Ingredients
Equipment
Method
- Cut each block of feta in half to create 4 thick rectangular pieces. Pat them very dry with paper towels — this is crucial for the coating to stick.
- Set up a three-part dredging station: flour in one shallow dish, whisked beaten mixture in another, and panko mixed with black pepper and garlic powder in a third.
- Dredge each feta piece in flour, shaking off the excess. Dip into the beaten mixture, letting any excess drip off. Press firmly into the seasoned panko, making sure all sides are completely coated.
- For an extra-crispy crust, dip the coated feta back into the beaten mixture and press into the panko again for a double coating. This step is worth it.
- Heat about 1/2 inch of vegetable oil in a medium skillet over medium-high heat until it reaches 350°F (175°C). Test with a pinch of panko — it should sizzle immediately.
- Carefully place the coated feta into the hot oil. Fry for 1-2 minutes per side until deeply golden brown and crunchy. Work in batches if needed to avoid crowding.
- Transfer the fried feta to a paper towel-lined plate for just 30 seconds to drain excess oil.
- Arrange the fried feta on a serving plate. Immediately drizzle generously with warm honey, then sprinkle with toasted sesame seeds, red pepper flakes, fresh thyme leaves, and a pinch of flaky sea salt.

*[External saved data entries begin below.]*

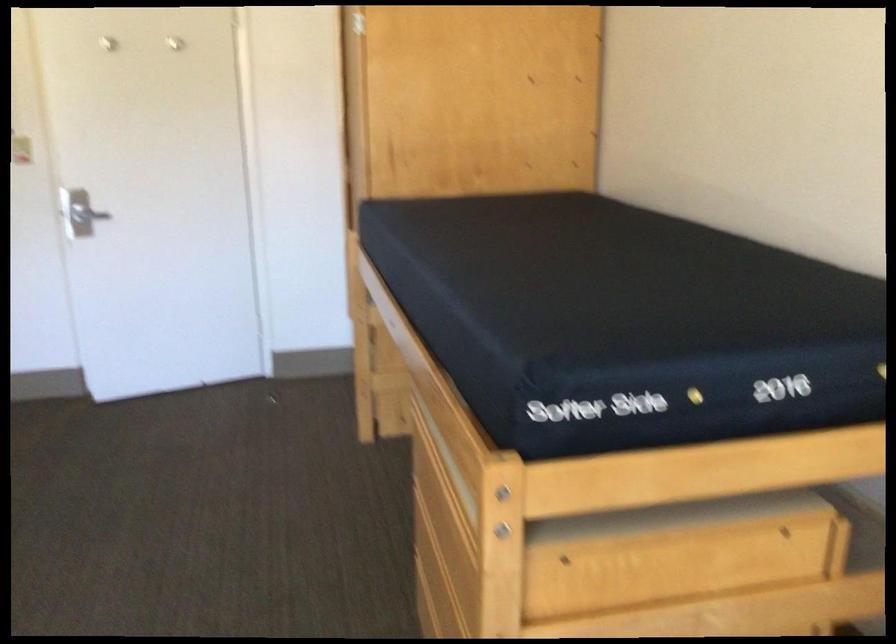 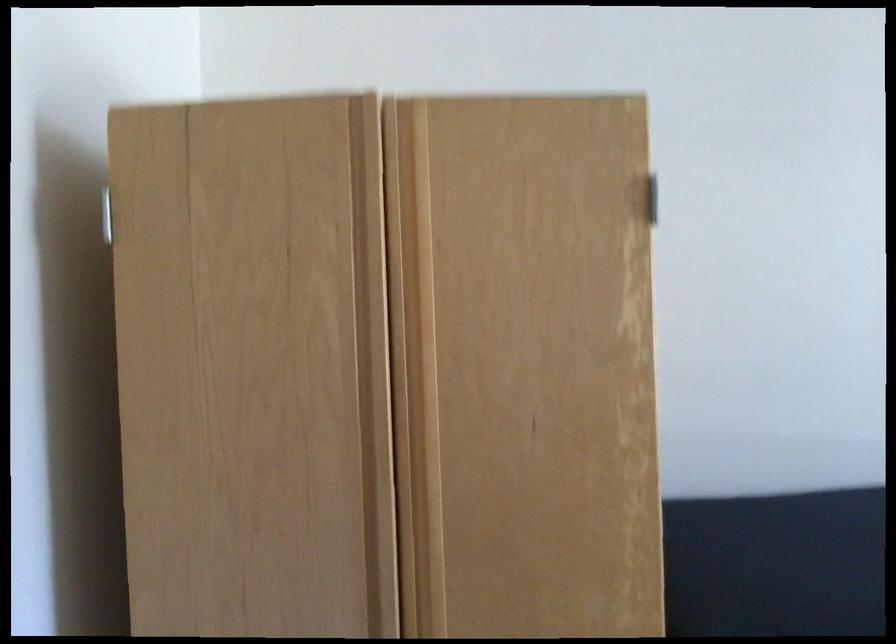 In the second image, find the point that corresponds to (x=382, y=84) in the first image.

(414, 368) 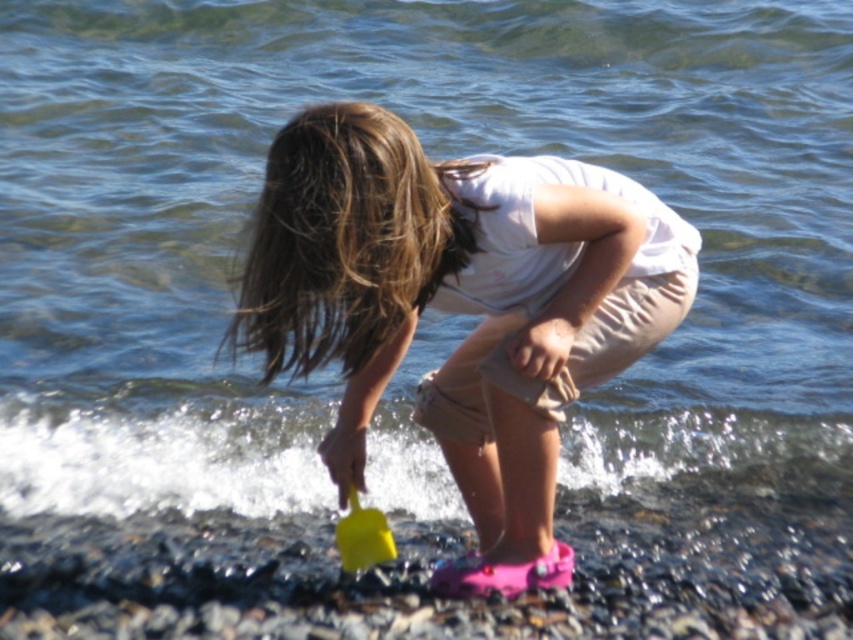 Is point (509, 554) closer to viewer compared to point (352, 541)?

No.

At what (x,y) coordinates should I click in order to perform the action: click on white cotton shirt at center. Please return your answer as a coordinate pair (x, y). This screenshot has height=640, width=853. Looking at the image, I should click on (460, 307). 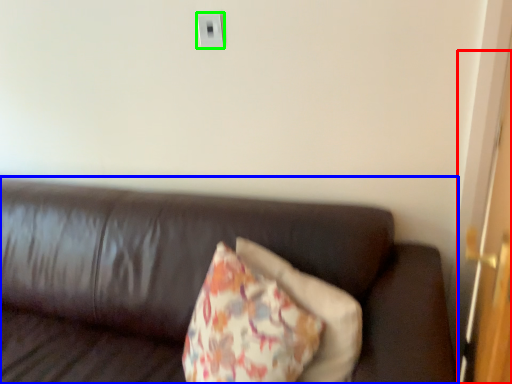 Question: Which object is the closest to the door (highlighted by a red box)? Choose among these: studio couch (highlighted by a blue box) or electric outlet (highlighted by a green box).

- Serve right away while the feta is still hot and the crust is at peak crispiness. Provide a sharp knife for cutting into the creamy center.
Notes
The most important step is patting the feta completely dry before dredging. Any moisture will prevent the flour from sticking and your coating will slide right off in the oil. Double-dredging is not optional if you want that restaurant-quality shatteringly crispy crust — it's what takes this from good to absolutely incredible. Watch the oil temperature carefully; too hot and the panko burns before the feta warms through, too cool and the crust absorbs oil and gets greasy.